Another danger associated with the use of mobile phones is that of drivers using them while on the move. The National Highway Traffic Safety Administration has issued a new report on wireless technology in vehicles. "An Investigation of the Safety Implications of Wireless Communications in vehicles." The report was largely inconclusive and plays it safe on the issue of whether mobile phone use increases the incidence of highway accidents. Recently scientific evidence has suggested that the radiation from the handsets can cause a temporary memory loss, although there is only a one in five million chance of this occurring. With the risk being so slight many will choose to dismiss this but what if this memory loss causes a driver of a car or another vehicle to crash and injure a family member or friend?

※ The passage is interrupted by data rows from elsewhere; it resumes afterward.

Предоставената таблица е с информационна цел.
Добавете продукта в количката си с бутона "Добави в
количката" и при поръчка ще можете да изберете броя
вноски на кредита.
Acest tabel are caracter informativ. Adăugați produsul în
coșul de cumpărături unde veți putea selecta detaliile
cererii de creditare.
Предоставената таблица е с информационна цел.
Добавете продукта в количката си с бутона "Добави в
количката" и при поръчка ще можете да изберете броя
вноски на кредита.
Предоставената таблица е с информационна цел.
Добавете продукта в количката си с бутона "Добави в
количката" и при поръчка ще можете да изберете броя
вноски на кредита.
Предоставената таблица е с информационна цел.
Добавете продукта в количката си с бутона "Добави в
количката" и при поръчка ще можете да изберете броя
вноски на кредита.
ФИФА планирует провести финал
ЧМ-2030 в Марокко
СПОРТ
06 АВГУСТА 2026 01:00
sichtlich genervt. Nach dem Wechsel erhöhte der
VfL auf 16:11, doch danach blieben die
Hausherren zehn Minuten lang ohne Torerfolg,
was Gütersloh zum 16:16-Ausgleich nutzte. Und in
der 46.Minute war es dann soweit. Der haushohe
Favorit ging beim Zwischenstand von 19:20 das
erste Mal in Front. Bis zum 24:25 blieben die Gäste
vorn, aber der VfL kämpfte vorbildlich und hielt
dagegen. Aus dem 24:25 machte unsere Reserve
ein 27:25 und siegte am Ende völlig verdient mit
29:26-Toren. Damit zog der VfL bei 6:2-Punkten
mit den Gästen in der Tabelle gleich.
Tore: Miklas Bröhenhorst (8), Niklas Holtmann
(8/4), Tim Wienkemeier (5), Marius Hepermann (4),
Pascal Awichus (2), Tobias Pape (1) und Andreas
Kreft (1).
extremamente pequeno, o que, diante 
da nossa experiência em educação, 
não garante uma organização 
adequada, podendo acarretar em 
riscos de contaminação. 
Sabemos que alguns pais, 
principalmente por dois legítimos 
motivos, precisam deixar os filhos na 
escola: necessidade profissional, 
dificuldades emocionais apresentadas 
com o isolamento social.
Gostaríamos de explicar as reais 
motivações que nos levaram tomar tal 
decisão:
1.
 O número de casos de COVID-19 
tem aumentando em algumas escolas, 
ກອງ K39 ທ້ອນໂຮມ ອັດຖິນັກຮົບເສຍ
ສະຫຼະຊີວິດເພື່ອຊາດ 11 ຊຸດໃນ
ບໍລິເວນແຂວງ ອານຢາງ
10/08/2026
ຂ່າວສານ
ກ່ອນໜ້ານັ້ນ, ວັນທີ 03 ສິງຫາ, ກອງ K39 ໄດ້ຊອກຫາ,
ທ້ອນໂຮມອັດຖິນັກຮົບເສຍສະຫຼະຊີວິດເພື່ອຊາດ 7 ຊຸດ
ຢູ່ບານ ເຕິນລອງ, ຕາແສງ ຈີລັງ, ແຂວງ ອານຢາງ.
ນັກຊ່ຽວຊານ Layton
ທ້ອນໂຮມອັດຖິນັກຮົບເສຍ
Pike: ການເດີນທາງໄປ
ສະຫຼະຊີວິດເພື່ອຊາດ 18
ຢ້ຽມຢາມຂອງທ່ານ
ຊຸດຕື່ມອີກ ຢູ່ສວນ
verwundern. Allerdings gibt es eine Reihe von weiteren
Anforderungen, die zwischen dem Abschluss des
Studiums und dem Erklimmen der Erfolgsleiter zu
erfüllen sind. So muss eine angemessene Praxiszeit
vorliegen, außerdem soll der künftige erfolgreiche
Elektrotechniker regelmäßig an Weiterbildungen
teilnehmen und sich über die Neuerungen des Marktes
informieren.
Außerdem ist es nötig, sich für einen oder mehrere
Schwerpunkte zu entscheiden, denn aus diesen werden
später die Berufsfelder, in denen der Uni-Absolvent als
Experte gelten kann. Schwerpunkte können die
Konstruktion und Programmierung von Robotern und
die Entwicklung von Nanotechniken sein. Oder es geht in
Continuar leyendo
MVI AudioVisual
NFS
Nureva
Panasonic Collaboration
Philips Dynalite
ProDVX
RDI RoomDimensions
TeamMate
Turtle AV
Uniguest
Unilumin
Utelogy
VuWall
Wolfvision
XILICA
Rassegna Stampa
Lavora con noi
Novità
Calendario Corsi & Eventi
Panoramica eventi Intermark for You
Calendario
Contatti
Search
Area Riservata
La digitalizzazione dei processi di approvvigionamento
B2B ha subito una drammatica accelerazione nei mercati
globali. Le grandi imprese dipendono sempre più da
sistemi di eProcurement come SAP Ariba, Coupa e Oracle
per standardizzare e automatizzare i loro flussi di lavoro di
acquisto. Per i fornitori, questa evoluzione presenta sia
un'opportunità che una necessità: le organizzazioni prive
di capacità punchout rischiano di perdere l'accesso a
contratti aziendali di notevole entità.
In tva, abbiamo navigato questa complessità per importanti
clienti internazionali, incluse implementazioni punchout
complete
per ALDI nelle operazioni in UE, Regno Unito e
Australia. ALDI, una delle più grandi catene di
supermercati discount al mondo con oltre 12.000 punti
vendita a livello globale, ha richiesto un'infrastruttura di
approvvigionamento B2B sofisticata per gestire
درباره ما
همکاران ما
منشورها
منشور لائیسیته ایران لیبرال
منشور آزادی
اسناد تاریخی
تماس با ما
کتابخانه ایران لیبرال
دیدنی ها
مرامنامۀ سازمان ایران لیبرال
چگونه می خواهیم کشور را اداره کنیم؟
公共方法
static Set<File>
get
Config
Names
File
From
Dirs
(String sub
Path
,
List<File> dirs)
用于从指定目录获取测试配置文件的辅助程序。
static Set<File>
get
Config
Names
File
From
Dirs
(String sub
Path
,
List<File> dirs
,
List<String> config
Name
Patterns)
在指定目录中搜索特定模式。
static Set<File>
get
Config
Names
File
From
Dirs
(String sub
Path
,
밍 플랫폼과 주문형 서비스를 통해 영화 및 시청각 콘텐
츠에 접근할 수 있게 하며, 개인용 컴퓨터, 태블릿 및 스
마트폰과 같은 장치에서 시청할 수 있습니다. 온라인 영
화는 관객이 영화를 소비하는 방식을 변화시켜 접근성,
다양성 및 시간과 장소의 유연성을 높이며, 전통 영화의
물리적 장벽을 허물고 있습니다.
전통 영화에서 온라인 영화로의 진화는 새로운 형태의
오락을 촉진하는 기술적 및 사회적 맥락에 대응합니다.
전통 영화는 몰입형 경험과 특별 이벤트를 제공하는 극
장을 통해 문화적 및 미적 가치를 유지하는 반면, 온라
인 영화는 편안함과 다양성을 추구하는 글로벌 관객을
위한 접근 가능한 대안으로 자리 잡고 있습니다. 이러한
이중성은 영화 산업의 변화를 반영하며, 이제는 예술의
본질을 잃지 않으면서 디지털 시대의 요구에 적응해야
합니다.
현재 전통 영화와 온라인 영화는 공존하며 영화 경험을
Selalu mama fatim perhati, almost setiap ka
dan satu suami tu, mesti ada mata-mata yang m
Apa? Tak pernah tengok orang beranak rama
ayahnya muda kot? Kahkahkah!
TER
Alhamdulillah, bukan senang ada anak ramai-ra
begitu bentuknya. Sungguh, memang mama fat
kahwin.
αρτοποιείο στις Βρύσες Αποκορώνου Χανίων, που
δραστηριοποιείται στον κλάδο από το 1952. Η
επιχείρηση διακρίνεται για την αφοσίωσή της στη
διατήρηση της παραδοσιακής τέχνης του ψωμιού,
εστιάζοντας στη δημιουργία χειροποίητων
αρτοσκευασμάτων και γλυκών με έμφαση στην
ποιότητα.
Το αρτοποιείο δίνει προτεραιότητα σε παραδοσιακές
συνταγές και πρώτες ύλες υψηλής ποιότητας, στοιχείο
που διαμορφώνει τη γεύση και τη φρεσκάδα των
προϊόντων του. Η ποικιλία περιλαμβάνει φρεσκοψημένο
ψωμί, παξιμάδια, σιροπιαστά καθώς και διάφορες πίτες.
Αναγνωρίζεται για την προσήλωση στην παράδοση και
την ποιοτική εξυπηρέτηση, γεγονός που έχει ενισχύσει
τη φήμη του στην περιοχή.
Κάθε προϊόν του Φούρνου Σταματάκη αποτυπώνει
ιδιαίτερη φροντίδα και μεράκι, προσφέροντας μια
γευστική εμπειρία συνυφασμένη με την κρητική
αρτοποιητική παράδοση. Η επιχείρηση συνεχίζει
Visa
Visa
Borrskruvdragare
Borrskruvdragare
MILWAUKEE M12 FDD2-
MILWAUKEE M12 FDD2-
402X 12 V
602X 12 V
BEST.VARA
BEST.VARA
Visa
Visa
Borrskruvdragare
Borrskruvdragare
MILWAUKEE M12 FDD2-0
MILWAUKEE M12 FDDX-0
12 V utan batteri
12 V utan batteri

Even if mobile phones are found to be dangerous will they stopped being used? For many years it has been widely acknowledged that smoking causes cancer, still many people continue to ignore Government health warnings and continue to smoke and many more people choose to start smoking each week. With the mobile phone becoming ever more affordable will the people who use it stop because it is found to shorten their life expectancy or will the same happen as happened with cigarette warnings? Many people defiantly will stop using their mobile phones. Others, particularly those who depend on their mobile phone to communicate with friends or businesspeople, will not stop? One of the ways that the Government have attempted to discourage people from smoking is to ban all cigarette advertising. This strategy could be applied to mobile phones in a way that prohibits mobile phone companies from targeting the younger generation. The Government could also insist that mobile phone manufacturers include health-warning leaflets with each phone sold.

Substantial research supports the conclusion that the radio signals emitted by mobile communication equipment present no health risk. Periodic review by numerous government agencies, international health organizations and scientific bodies support the observation that the radio signals from mobile phones and other portable communications devices pose no health risk. The scientific consensus drawn from the weight of evidence accumulated over many years is clear. There is no evidence that the radio signals generated by mobile phones, transmitting masts or other portable communications devices pose a health hazard. The above evidence in my opinion provides a sound basis for concluding that mobile phones are safe.